+++ Information supplied +++
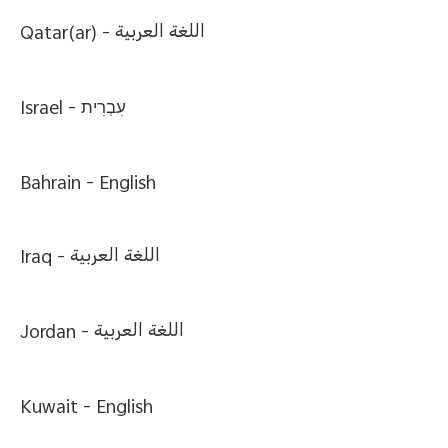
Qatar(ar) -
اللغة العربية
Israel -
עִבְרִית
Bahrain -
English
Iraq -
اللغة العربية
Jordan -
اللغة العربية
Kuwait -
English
+++
**Exercise objective:** Leaving the images out, retype all the material above exactly.

**Output of the task:**
Qatar(ar) -
اللغة العربية
Israel -
עִבְרִית
Bahrain -
English
Iraq -
اللغة العربية
Jordan -
اللغة العربية
Kuwait -
English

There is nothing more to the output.